Sometimes press speculation can move share prices in the absence of an official announcement from a company or companies. That proved to be the case on 28 January when shares in retailer Marks & Spencer (MKS) and online groceries play Ocado (OCDO) advanced on reports of a tie-up between the businesses.

Ocado has a long-running relationship with supermarket Waitrose which is set to end in September 2020. Although Marks & Spencer has been trying out online food deliveries in areas such as North London since 2017, it has yet to put serious resources behind the full-scale online grocery stores offered by rivals and still lacks a fully-fledged food delivery service.

Reports suggest Marks & Spencer might be interested in purchasing key distribution centres, delivery vans and lorries from Ocado.
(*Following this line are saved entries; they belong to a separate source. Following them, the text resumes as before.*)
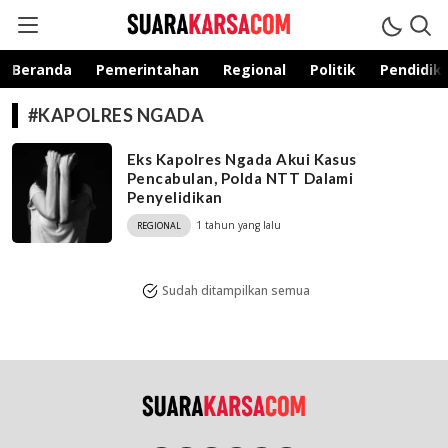
suarakarsa.com
Informasi terpercaya
Beranda
Pemerintahan
Regional
Politik
Pendidik
#KAPOLRES NGADA
Eks Kapolres Ngada Akui Kasus
Pencabulan, Polda NTT Dalami
Penyelidikan
1 tahun yang lalu
REGIONAL
Sudah ditampilkan semua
As we write neither party had confirmed or denied these rumours.

One deal which was confirmed in the past week was the surprise sale by Fuller, Smith & Turner (FSTA) of its beer business to Japan’s Asahi for £250m (25 Jan).

The divested portfolio includes the flagship beer London Pride which may feel like the end of an era for British brewing, but the company already derives 87% of its profit from its pubs and hotels business and received a good price for the beer assets of 23.6 times earnings before interest, tax, depreciation and amortisation.
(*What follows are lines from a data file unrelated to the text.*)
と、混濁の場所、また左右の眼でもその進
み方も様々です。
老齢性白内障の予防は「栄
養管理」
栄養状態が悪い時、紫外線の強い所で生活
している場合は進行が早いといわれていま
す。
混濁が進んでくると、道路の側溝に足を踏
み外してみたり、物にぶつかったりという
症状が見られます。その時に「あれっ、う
Another name in focus for M&A is cross-border payments specialist Earthport (EPO:AIM) which has found itself in the enviable position of being in a tug of war between the world’s leading credit card firms MasterCard and Visa.

Visa tabled a bid of 30p per share in December and on 25 January MasterCard emerged with a 33p per share bid. Although the share price touched 80p around a decade ago, Earthport has not generated a single annual profit since listing on AIM in 2001, meaning investors were losing patience.

Specialist recruiter SThree (STHR) came up with a positive update on 28 January as results hit recently-raised guidance. The provider of staff to the science, technology and engineering sectors reported revenue up 13% in 2018 to £1.26bn as pre-tax profit advanced 20% to £53.4m.